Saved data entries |
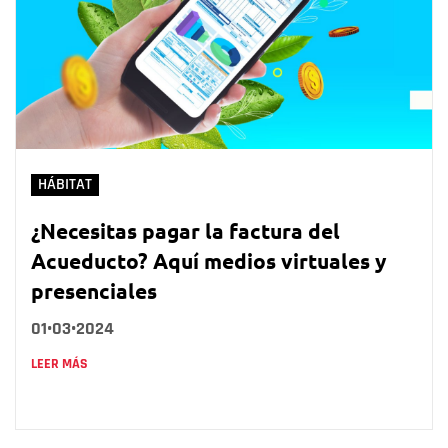
HÁBITAT
¿Necesitas pagar la factura del
Acueducto? Aquí medios virtuales y
presenciales
01•03•2024
LEER MÁS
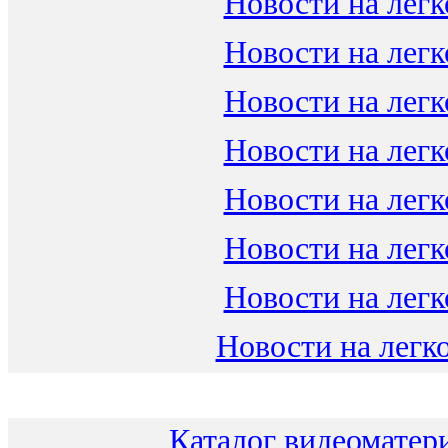
Новости на легк
Новости на легк
Новости на легк
Новости на легк
Новости на легк
Новости на легк
Новости на легк
Новости на легко
Каталог видеоматери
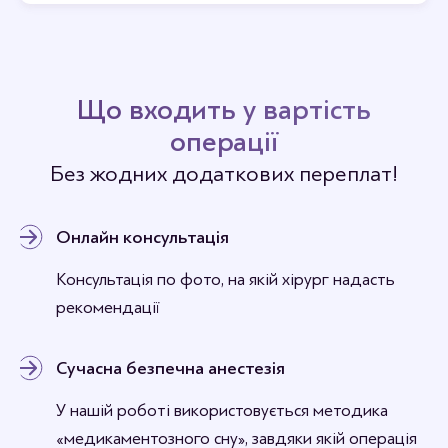
Відгуки
Станьте першим хто залишить відгук.
Що входить у вартість
операції
Без жодних додаткових переплат!
Онлайн консультація
Консультація по фото, на якій хірург надасть
рекомендації
Сучасна безпечна анестезія
У нашій роботі використовується методика
«медикаментозного сну», завдяки якій операція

Task instructions | When you output the entries, keep each line exactly as it is and leave out any pictures.

Answer box |
HÁBITAT
¿Necesitas pagar la factura del
Acueducto? Aquí medios virtuales y
presenciales
01•03•2024
LEER MÁS
Новости на легк
Новости на легк
Новости на легк
Новости на легк
Новости на легк
Новости на легк
Новости на легк
Новости на легко
Каталог видеоматери
Відгуки
Станьте першим хто залишить відгук.
Що входить у вартість
операції
Без жодних додаткових переплат!
Онлайн консультація
Консультація по фото, на якій хірург надасть
рекомендації
Сучасна безпечна анестезія
У нашій роботі використовується методика
«медикаментозного сну», завдяки якій операція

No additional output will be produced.